Green Bonds an Unstoppable TrendWed, 02/22/2017 - 09:53
Q: What is driving the demand for green bonds in the private sector at the global and local levels?
A: Green bonds provide a distinct approach to investment. Climate change has forced institutional investors to consider the associated risks when making an investment. These bonds have become a tool to guarantee that proceeds issued by corporate investors or governments are directed into the climate economy, meaning mitigation or adaptation projects.
The main factor driving demand for green bonds is diversification. There is greater risk associated with having oil and gas-based portfolios, so diversification through green assets has become a priority for global investors. According to the Climate Bonds Initiative (CBI), green bonds will be selected first between two bonds with similar yield and risk evaluation because they can provide the same profit with the advantage of helping the environment. We witnessed that trend when Mexican development bank NAFINSA issued the country’s first green bond in the US market in 2015. The bond was five times oversubscribed and garnered a lot of attention from foreign investors, mainly European, which had not considered NAFINSA for investment before.

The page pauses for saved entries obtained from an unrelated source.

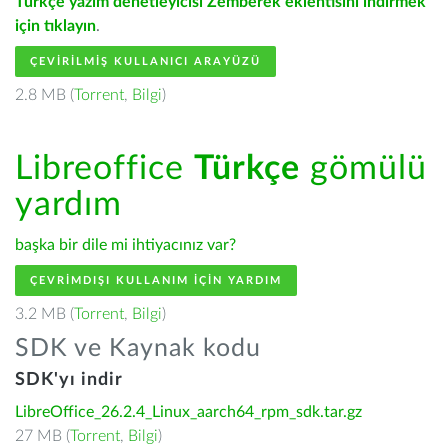
Türkçe yazım denetleyicisi Zemberek eklentisini indirmek
için tıklayın
.
ÇEVIRILMIŞ KULLANICI ARAYÜZÜ
2.8 MB (
Torrent
,
Bilgi
)
Libreoffice
Türkçe
gömülü
yardım
başka bir dile mi ihtiyacınız var?
ÇEVRIMDIŞI KULLANIM IÇIN YARDIM
3.2 MB (
Torrent
,
Bilgi
)
SDK ve Kaynak kodu
SDK'yı indir
LibreOffice_26.2.4_Linux_aarch64_rpm_sdk.tar.gz
27 MB (
Torrent
,
Bilgi
)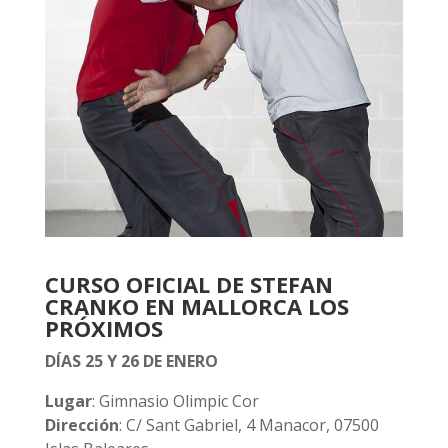
CURSO OFICIAL DE STEFAN
CRANKO EN MALLORCA LOS
PRÓXIMOS
DÍAS 25 Y 26 DE ENERO
Lugar
: Gimnasio Olimpic Cor
Dirección
: C/ Sant Gabriel, 4 Manacor, 07500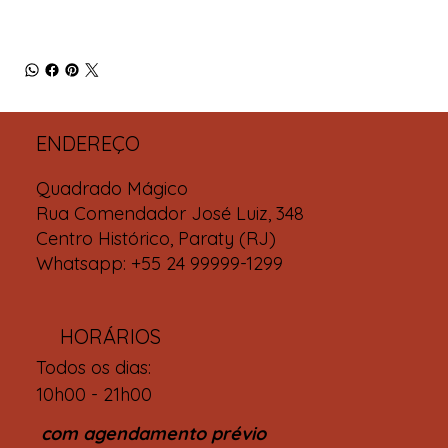
ENDEREÇO
Quadrado Mágico
Rua Comendador José Luiz, 348
Centro Histórico, Paraty (RJ)
Whatsapp: +55 24 99999-1299
HORÁRIOS
Todos os dias:
10h00 - 21h00
com agendamento prévio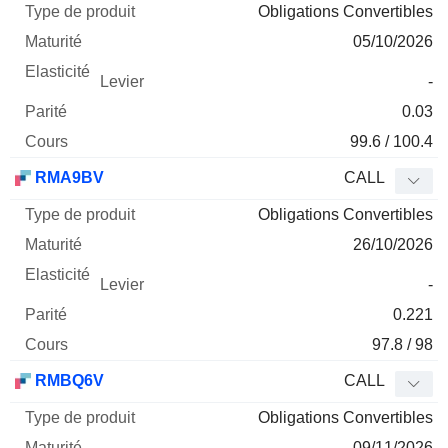
Obligations Convertibles
05/10/2026
-
0.03
99.6 / 100.4
RMA9BV
CALL
Obligations Convertibles
26/10/2026
-
0.221
97.8 / 98
RMBQ6V
CALL
Obligations Convertibles
09/11/2026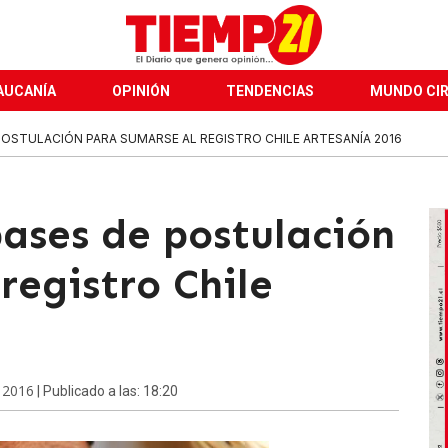
AUCANÍA
OPINIÓN
TENDENCIAS
MUNDO CI
POSTULACIÓN PARA SUMARSE AL REGISTRO CHILE ARTESANÍA 2016
bases de postulación
registro Chile
e 2016
| Publicado a las: 18:20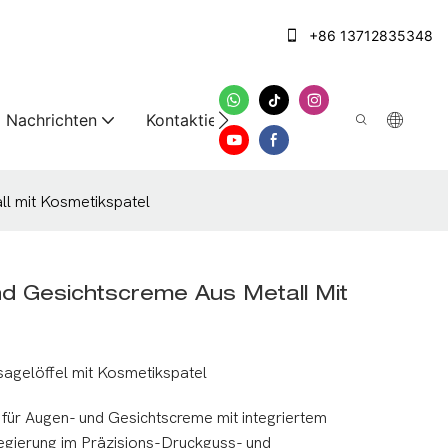
+86 13712835348
Nachrichten
Kontaktieren Sie uns
ll mit Kosmetikspatel
Und Gesichtscreme Aus Metall Mit
agelöffel mit Kosmetikspatel
 für Augen- und Gesichtscreme mit integriertem
egierung im Präzisions-Druckguss- und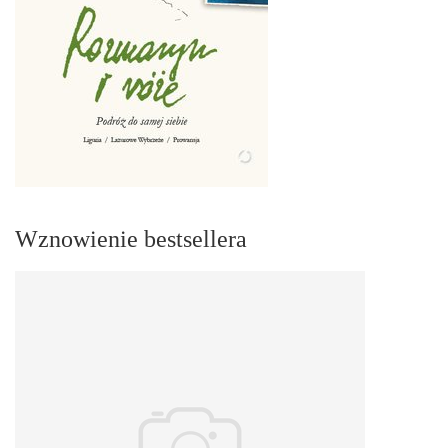
Wznowienie bestsellera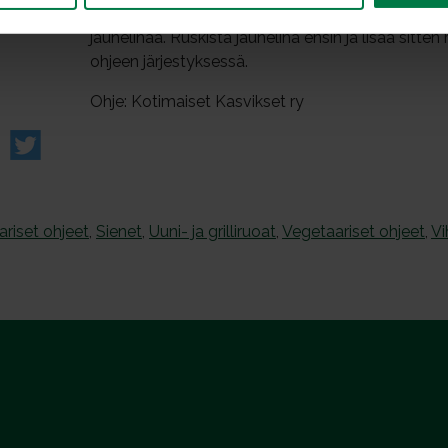
Jos haluat tästä paistoksesta lihaversion, korvaa
jauhelihaa. Ruskista jauheliha ensin ja lisää sitte
ohjeen järjestyksessä.
Ohje: Kotimaiset Kasvikset ry
riset ohjeet
,
Sienet
,
Uuni- ja grilliruoat
,
Vegetaariset ohjeet
,
V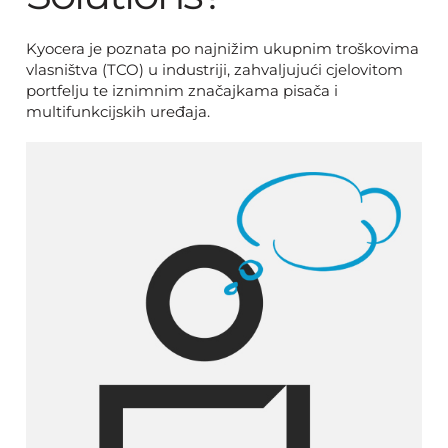
Kyocera je poznata po najnižim ukupnim troškovima
vlasništva (TCO) u industriji, zahvaljujući cjelovitom
portfelju te iznimnim značajkama pisača i
multifunkcijskih uređaja.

Q: What requirements make bonds “green”?
A: Every asset related to a green project can be financed through green bonds. The “green” label has been misused in the past as a marketing strategy, diminishing the public’s trust in the actual sustainability of green assets. The main factor to consider is a third-party assessment or a certification ensuring the bond will be directed to green projects such as renewable energy, energy efficiency, clean transportation or sustainable infrastructure. We are working on a certification process backed by a third party for all green bonds issued by companies or banks in the stock market.

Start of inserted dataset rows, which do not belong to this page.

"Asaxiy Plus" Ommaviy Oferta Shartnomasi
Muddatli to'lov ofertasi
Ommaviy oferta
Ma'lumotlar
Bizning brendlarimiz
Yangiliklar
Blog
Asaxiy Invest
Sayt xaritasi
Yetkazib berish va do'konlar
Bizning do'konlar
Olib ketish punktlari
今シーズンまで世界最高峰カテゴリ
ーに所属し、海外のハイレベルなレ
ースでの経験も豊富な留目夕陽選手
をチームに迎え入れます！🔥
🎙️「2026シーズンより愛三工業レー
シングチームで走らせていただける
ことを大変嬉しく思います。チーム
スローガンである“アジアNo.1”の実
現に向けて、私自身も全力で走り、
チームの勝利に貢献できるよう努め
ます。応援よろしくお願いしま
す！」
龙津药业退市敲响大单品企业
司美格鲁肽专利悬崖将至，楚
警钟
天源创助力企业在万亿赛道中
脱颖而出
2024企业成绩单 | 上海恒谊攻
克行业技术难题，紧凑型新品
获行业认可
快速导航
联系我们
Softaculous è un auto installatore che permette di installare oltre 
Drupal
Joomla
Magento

Q: CBI’s goal is to issue over US$2 billion in green bonds. How ambitious is this compared with other economies?
A: US$2 billion is not ambitious. It is actually the minimum requirement Mexico should be considering. An independent study by PwC calculated that Mexico needs a US$5 billion annual investment to comply with its clean energy targets. That study does not consider the resources needed for clean transportation or climate change adaptation policies so, in reality, it is a modest sum as well. We believe the market potential is larger, considering the different needs and the 179 investors present in Mexico.

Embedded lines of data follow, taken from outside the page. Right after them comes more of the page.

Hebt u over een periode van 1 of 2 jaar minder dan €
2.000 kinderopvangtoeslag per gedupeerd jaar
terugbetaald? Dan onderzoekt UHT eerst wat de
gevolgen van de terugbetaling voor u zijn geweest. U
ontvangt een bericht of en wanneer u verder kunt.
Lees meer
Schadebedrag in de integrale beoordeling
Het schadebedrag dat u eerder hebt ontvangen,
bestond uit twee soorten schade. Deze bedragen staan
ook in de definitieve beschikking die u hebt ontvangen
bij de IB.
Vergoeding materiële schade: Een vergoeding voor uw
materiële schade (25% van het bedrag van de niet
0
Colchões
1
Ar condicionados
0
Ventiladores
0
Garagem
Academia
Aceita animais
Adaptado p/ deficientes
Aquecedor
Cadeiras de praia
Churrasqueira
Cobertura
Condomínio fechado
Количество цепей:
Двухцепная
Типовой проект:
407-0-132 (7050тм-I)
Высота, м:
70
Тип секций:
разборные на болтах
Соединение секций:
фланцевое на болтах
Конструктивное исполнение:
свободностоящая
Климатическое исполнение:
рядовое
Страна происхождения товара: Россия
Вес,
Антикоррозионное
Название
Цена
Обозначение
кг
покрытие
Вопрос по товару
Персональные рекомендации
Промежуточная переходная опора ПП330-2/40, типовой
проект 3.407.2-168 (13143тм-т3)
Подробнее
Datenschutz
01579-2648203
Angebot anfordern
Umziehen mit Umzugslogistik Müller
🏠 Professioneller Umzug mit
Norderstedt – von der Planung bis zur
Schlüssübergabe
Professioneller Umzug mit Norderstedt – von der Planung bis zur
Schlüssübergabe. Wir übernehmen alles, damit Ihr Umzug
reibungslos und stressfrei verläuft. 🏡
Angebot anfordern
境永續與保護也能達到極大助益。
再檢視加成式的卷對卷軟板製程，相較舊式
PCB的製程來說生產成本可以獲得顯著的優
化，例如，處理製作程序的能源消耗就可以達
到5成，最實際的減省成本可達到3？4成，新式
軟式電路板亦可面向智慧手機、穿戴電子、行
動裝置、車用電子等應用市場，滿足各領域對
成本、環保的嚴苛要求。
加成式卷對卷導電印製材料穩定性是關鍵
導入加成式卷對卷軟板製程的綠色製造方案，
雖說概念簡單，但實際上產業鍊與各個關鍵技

Q: What advantages do green bonds offer in comparison with regular bonds?
A: Renewable energy assets tend to incur higher interest rates than regular assets due to the banks’ lack of understanding of these technologies. Therefore, green bonds will likely be used first for project refinancing. When companies refinance their assets through green bonds, they can get lower interest rates, which is a major advantage for issuers. Green bonds are usually oversubscribed because investors are highly interested in going green and diversifying their portfolios, which effectively translates to a bigger pool of investors. This was the case for NAFINSA. The successful results achieved by NAFINSA’s green bonds made us positive about the launching of Mexico’s green bond market as over 40 percent of the bonds were acquired by Mexican investors even though they were issued in the US. The rest were taken by foreign investors, including a large percentage of European companies. Through these bonds, NAFINSA managed to expand its investor base, which is a desirable outcome for any issuer.
Q: What types of investors do you expect will participate in the country’s green bonds market?
A: The main drivers will be development banks at first, followed by the government. Later, we expect to see mostly institutional investors, like pension funds (AFOREs), insurance companies and some private investment funds. Insurance companies in particular will represent an important pool of investment as they are willing to diversify their portfolios out of brown assets. Corporate green bonds would be the final stage of the green bond market and will take longer to develop but it is an unstoppable trend.